Hi - I have written a Fortran 'beginner' program to find the kinetic energy matrix for a simplistic non-relatavistic, 1-D, radial Schrodinger system - using the Lagrange - Laguerre Mesh method. Firstly, I have verified that my roots for the Laguerre poly $L^{\alpha}_{N}(x_{i}) = 0$ are correct for $\alpha = 0$, they look OK for other values of $\alpha$.

What I'd like to know, is if my kinetic elements $T_{ij}$ are at least in the right ballpark? I haven't been able to find any experimental or exact results to compare with. I have uploaded an output csv output file which I hope is self-explanatory - would appreciate any insights on the kinetic Matrix in the file please.

I am also looking for insight into why my matrix elements have alternating sign - I suspect a program bug :-(

I have sourced understanding & formulae from the rather impressive article - D Baye, Physics Reports 565, 1107 (2015) - and have appended the essential formulae section I used into the csv file.

Finally, the units are a little unclear to me, this is the first time I have done anything like this, I believe these eqtns are in natural units with $\hbar$ = 1, and m = 1 eV. I think the natural units are Gev, so my value are O(1Gev) which seems about right - but would really appreciate confirmation?
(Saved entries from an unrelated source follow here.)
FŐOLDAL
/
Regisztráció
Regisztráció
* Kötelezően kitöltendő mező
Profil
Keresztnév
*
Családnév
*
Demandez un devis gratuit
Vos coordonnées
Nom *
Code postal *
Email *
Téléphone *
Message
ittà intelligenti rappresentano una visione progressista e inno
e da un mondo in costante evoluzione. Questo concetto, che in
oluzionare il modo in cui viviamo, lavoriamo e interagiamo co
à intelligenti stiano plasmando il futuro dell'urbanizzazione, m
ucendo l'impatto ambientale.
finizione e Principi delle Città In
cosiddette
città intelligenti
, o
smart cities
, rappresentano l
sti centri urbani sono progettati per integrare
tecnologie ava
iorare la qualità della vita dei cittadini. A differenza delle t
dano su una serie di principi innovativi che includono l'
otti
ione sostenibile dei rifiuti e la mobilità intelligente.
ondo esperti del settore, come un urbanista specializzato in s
If you could comment on whatever aspects you can, all knowledge is useful, thanks.

 

[Dr. Courtney]

If I recall correctly, there are two other ways to compute the eigenvalues of a 1-D Hamiltonian. The harder way is to choose an orthonormal basis compute all the matrix elements and diagonalize. The easy way to double check answers you already have is to directly integrate the TISE and confirm that the wave function goes to zero at infinity for the values of energy that are eigenvalues. Of course, you don't really integrate to infinity, but you integrate a bit past the classical turning point and confirm that the wave function is decreasing exponentially or faster.

You can search out eigenvalues of 1-D Hamiltonians with this method with an iterative guess-check method. This is computationally intensive and time consuming, but computers are fast. But double checking eigenvalues computed with another method is child's play.

 

[ognik]

This is computationally intensive and time consuming, but computers are fast. But double checking eigenvalues computed with another method is child's play.
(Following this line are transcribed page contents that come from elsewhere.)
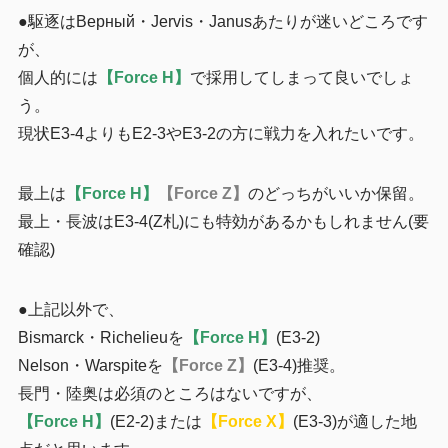
●駆逐はВерный・Jervis・Janusあたりが迷いどころです
が、
個人的には
【Force H】
で採用してしまって良いでしょ
う。
現状E3-4よりもE2-3やE3-2の方に戦力を入れたいです。
最上は
【Force H】
【Force Z】
のどっちがいいか保留。
最上・長波はE3-4(Z札)にも特効があるかもしれません(要
確認)
●上記以外で、
Bismarck・Richelieuを
【Force H】
(E3-2)
Nelson・Warspiteを
【Force Z】
(E3-4)推奨。
長門・陸奥は必須のところはないですが、
【Force H】
(E2-2)または
【Force X】
(E3-3)が適した地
I unfortunately don't have a lot of time and was hoping that either someone would look at my matrix and say if they are in the ball park or not - based on their experience etc. (just a best effort basis) OR point me at some research which includes a table of results from a similar exercise? Thanks.

 

[Dr. Courtney]

I unfortunately don't have a lot of time and was hoping that either someone would look at my matrix and say if they are in the ball park or not - based on their experience etc. (just a best effort basis) OR point me at some research which includes a table of results from a similar exercise? Thanks.

I don't play the game "is this right, prof."
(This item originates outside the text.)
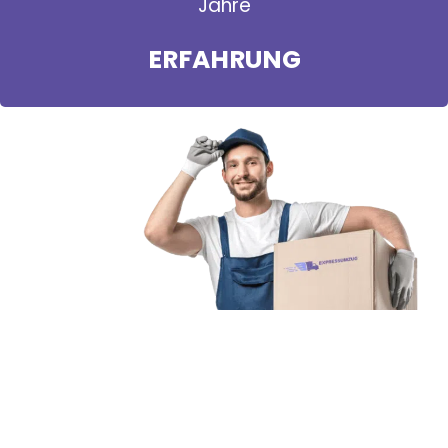
Jahre
ERFAHRUNG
I do empower students to figure out on their own whether a solution is correct.

The attached text file is a c program that computes the wave function for a given hamiltonian and energy level.

It uses atomic units (hbar = m = e = 1). If the wave function goes to zero beyond the classical turning point, you have an eigenvalue.

The potential in the code is V(z) = -1/sqrt(z*z+a*a), where z is the spatial variable and a is a parameter.

It is simple and obvious how to put in any potential function you wish.

 

[ognik]

The assignment was mainly to understand and implement the Lagrange-laguerre method - and then finish by commenting on the results for differing input params to show understanding of how those params. (alpha and lattice size) affect the results. I have thuis already completed the bulk of the assignment. But in order to comment on how lattice size for example affects the accuracy, I need some way of knowing what is accurate - I think that numerical methods like this need to be verifiable in some way - preferably through comparison with experimental evidence (which is what I was really hoping to find).

I am pretty sure of the method, so the other thing I was hoping to hear is that values O(1Gev) were reasonable - if they are significantly off, then it would almost certainly be a pgm bug, but again I would need to know if the results were off (and preferably by what factor) to drive any debugging effort.

So thanks for the pgm, have never worked with c, will find an IDE and have a go ...